For the string "helpful", work out how many lines of the data contain it and give that number with nothing added.

[Opening DATA FOR ANALYSIS section]

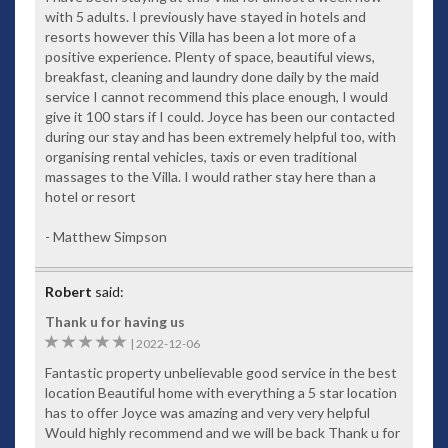
with 5 adults. I previously have stayed in hotels and
Rich fabrics typical of the villa’s exotic setting
resorts however this Villa has been a lot more of a
Modern appliances
positive experience. Plenty of space, beautiful views,
breakfast, cleaning and laundry done daily by the maid
Comfortable surroundings
service I cannot recommend this place enough, I would
Bedrooms
give it 100 stars if I could. Joyce has been our contacted
during our stay and has been extremely helpful too, with
Five generously sized master bedrooms, all with spectacular
organising rental vehicles, taxis or even traditional
west-facing sea views. Each has its own storage and ensuite
massages to the Villa. I would rather stay here than a
bathroom. Large comfortable beds invite you to open the
hotel or resort
curtains and lie back to wonder at the ever-changing colours
as the morning sunshine glistens over the water. With so
- Matthew Simpson
much on offer, while it might be difficult to leave your
tranquil room, the effort will be worth it with an array of Thai
temptations awaiting you.
Robert
said:
Swimming Pool
Thank u for having us
Nestled between the luxury villa and the stunning view is a
5
|
2022-12-06
breathtaking 14-metre infinity-edge swimming pool.
Fantastic property unbelievable good service in the best
Comfortably appointed with teak timber sunbeds and
location Beautiful home with everything a 5 star location
massaging spa jets, you can easily spend a day – or days on
has to offer Joyce was amazing and very very helpful
end – relaxing poolside while listening to your choice of
Would highly recommend and we will be back Thank u for
tunes.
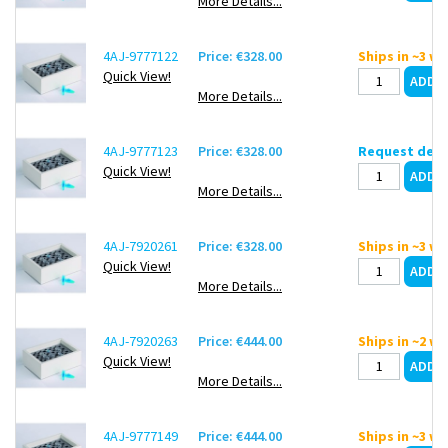
More Details...
4AJ-9777122
Price: €328.00
Ships in ~3 w
Quick View!
More Details...
4AJ-9777123
Price: €328.00
Request deli
Quick View!
More Details...
4AJ-7920261
Price: €328.00
Ships in ~3 w
Quick View!
More Details...
4AJ-7920263
Price: €444.00
Ships in ~2 w
Quick View!
More Details...
4AJ-9777149
Price: €444.00
Ships in ~3 w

[Closing DATA FOR ANALYSIS section]

→ RESULT BELOW
2